### Your assignment
Gather every line of the entries that includes the word "смужка".

### Collected data entries
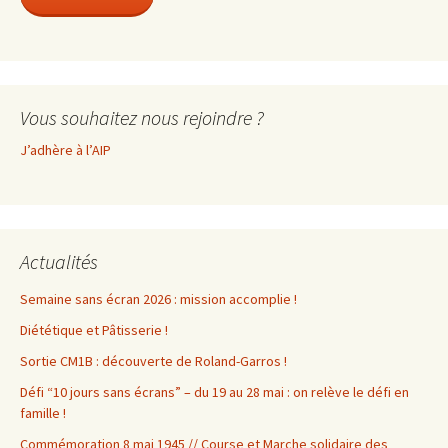
Vous souhaitez nous rejoindre ?
J’adhère à l’AIP
Actualités
Semaine sans écran 2026 : mission accomplie !
Diététique et Pâtisserie !
Sortie CM1B : découverte de Roland-Garros !
Défi “10 jours sans écrans” – du 19 au 28 mai : on relève le défi en
famille !
Commémoration 8 mai 1945 // Course et Marche solidaire des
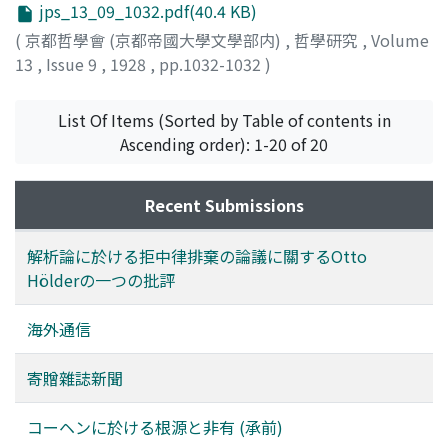
jps_13_09_1032.pdf(40.4 KB)
(
京都哲學會 (京都帝國大學文學部内)
,
哲學研究
,
Volume
13
,
Issue 9
,
1928
,
pp.1032-1032
)
List Of Items (Sorted by Table of contents in
Ascending order): 1-20 of 20
Recent Submissions
解析論に於ける拒中律排棄の論議に關するOtto
Hölderの一つの批評
海外通信
寄贈雜誌新聞
コーヘンに於ける根源と非有 (承前)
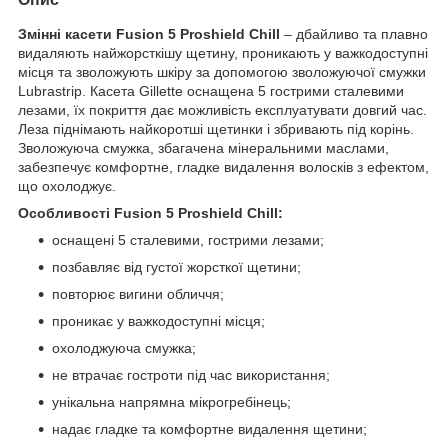
Змінні касети Fusion 5 Proshield Chill
– дбайливо та плавно
видаляють найжорсткішу щетину, проникають у важкодоступні
місця та зволожують шкіру за допомогою зволожуючої смужки
Lubrastrip. Касета Gillette оснащена 5 гострими сталевими
лезами, їх покриття дає можливість експлуатувати довгий час.
Леза піднімають найкоротші щетинки і збривають під корінь.
Зволожуюча смужка, збагачена мінеральними маслами,
забезпечує комфортне, гладке видалення волосків з ефектом,
що охолоджує.
Особливості Fusion 5 Proshield Chill:
оснащені 5 сталевими, гострими лезами;
позбавляє від густої жорсткої щетини;
повторює вигини обличчя;
проникає у важкодоступні місця;
охолоджуюча смужка;
не втрачає гостроти під час використання;
унікальна напрямна мікрогребінець;
надає гладке та комфортне видалення щетини;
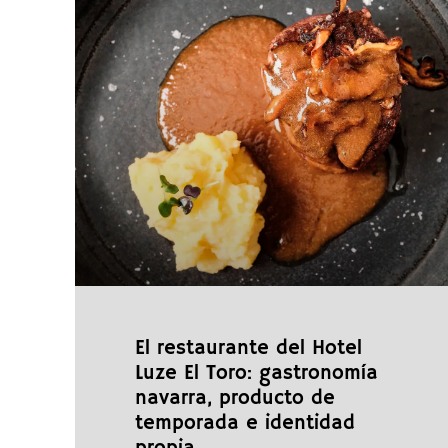
El restaurante del Hotel
Luze El Toro: gastronomía
navarra, producto de
temporada e identidad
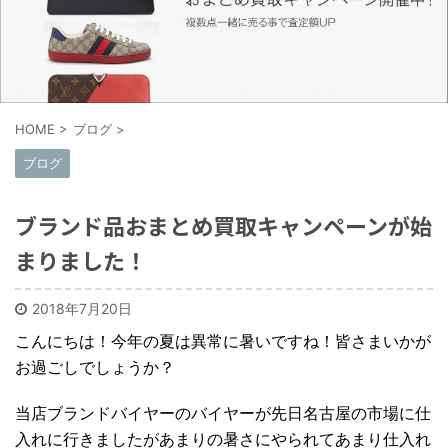
HOME
>
ブログ
>
ブログ
ブランド品おまとめ買取キャンペーンが始
まりました！
2018年7月20日
こんにちは！今年の夏は異常に暑いですね！皆さまいかが
お過ごしでしょうか？
当店ブランドバイヤーのバイヤーが先日名古屋の市場に仕
入れに行きましたがあまりの暑さにやられてあまり仕入れ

### Task result
Зволожуюча смужка, збагачена мінеральними маслами,
охолоджуюча смужка;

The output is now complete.